The trackers are not limited to Apple devices, they also exist on Android phones.

Summary:
Some time ago NSA developed software to infiltrate Windows machines, and it was very successful, perhaps giving the US the ability to monitor the computers of terrorist organizations. With great power comes great responsibility, and somehow NSA blew it. The code was somehow released onto the Internet, and it became the basis for some serious ransomware. The city of Baltimore has been trying to re-establish its computer systems after being seriously damaged by a ransomware attack based on the NSA software.
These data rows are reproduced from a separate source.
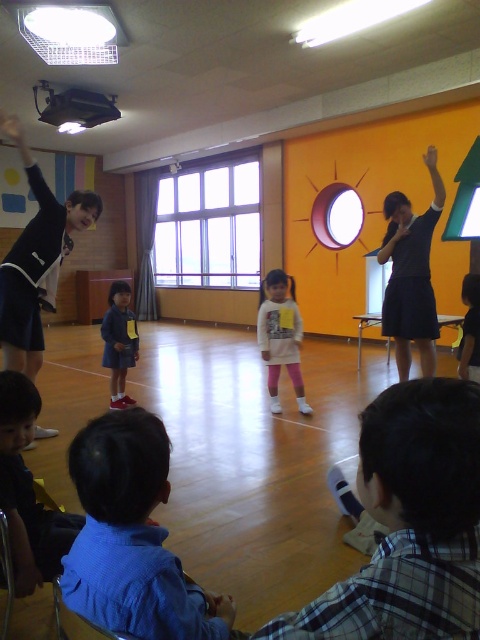 Question: Is matte black projector at upper left closer to camera compared to smooth skin hand at upper right?

Choices:
 (A) yes
 (B) no

Answer: (A)

Question: Which object is the farthest from the smooth skin hand at upper right?

Choices:
 (A) dark blue uniform at upper left
 (B) dark blue skirt at right
 (C) blue fabric shirt at lower left

Answer: (C)

Question: Which object is farther from the camera taking this photo?

Choices:
 (A) blue cotton shirt at lower left
 (B) dark blue skirt at right
 (C) blue fabric shirt at lower left
 (D) smooth black shirt at center

Answer: (B)

Question: Observing the image, what is the correct spatial positioning of dark blue uniform at upper left in reference to matte black projector at upper left?

Choices:
 (A) left
 (B) right

Answer: (A)

Question: Is white matte sweater at center above smooth skin hand at upper right?

Choices:
 (A) no
 (B) yes

Answer: (A)

Question: Which object is farther from the camera taking this photo?

Choices:
 (A) matte black projector at upper left
 (B) blue cotton shirt at lower left

Answer: (A) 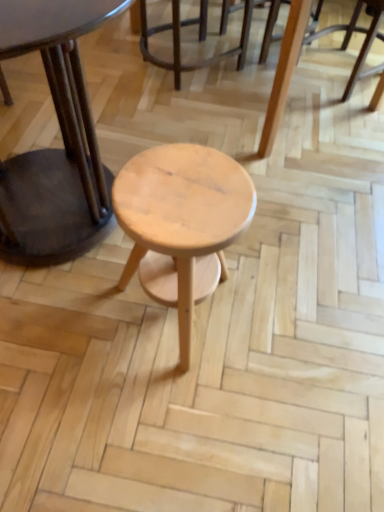 Question: Is light brown wood chair at center further to the viewer compared to matte black table at center?

Choices:
 (A) yes
 (B) no

Answer: (A)

Question: Could matte black table at center be considered to be inside light brown wood chair at center?

Choices:
 (A) yes
 (B) no

Answer: (B)

Question: Is light brown wood chair at center taller than matte black table at center?

Choices:
 (A) yes
 (B) no

Answer: (B)

Question: From a real-world perspective, is light brown wood chair at center located beneath matte black table at center?

Choices:
 (A) yes
 (B) no

Answer: (A)

Question: Considering the relative sizes of light brown wood chair at center and matte black table at center in the image provided, is light brown wood chair at center wider than matte black table at center?

Choices:
 (A) no
 (B) yes

Answer: (A)

Question: Is light brown wood chair at center bigger than matte black table at center?

Choices:
 (A) no
 (B) yes

Answer: (A)

Question: Considering the relative sizes of natural wood stool at center and matte black table at center in the image provided, is natural wood stool at center bigger than matte black table at center?

Choices:
 (A) no
 (B) yes

Answer: (A)

Question: From the image's perspective, does natural wood stool at center appear higher than matte black table at center?

Choices:
 (A) no
 (B) yes

Answer: (A)

Question: Does natural wood stool at center have a lesser height compared to matte black table at center?

Choices:
 (A) yes
 (B) no

Answer: (A)

Question: From a real-world perspective, is natural wood stool at center positioned over matte black table at center based on gravity?

Choices:
 (A) no
 (B) yes

Answer: (A)

Question: Is natural wood stool at center positioned with its back to matte black table at center?

Choices:
 (A) no
 (B) yes

Answer: (A)

Question: Is natural wood stool at center far from matte black table at center?

Choices:
 (A) yes
 (B) no

Answer: (B)

Question: Would you consider light brown wood chair at center to be distant from natural wood stool at center?

Choices:
 (A) no
 (B) yes

Answer: (B)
The exploit is effective against older versions of Windows that have not been patched. That includes many, many machines that prop up aging IT infrastructure in city, county, and state governments. An unpatched system that is attacked by the ransomware can cause harm to more modern machines that it communicates with.

Summary:
The EternalBlue software mentioned above can be patched with free, downloadable software from Microsoft. Yet more than a million machines worldwide remain vulnerable, by some estimates. As a "public health" measure Microsoft strongly urges that Windows 2000 machines be patched immediately.

Summary:
A zero day exploit of Linux has been found embodied in active malware that evades most anti-virus detectors. Or, at least it did until it was revealed. Some think that the HiddenWasp malware is likely a later stage of software that gets served to targets of interest who have already been infected by an earlier stage.

Summary:
So you need a way to protect your digital currencies and you find something on github that is just the ticket. There seem to be two links for downloading the software, so you choose the first one on the page. That has a new function, SecureRandomAdvanced, which is an update of the SecureRandom function that is obtained through the other link. SecureRandomAdvanced uses an insecure random number generator that depends on hidden data in downloaded images. Only 120 unique keys can be generated from an image; but there are different images on different sites. Why? Who? No one knows. The code has been reverted, but if you downloaded it late last summer, you might want to replace it.

Summary:
A working exploit against a fully patched Windows 10 system is a disturbing discovery, but someone has anonymously revealed 7 such hacks this year. The attacks are serious and allow privilege escalation in some cases.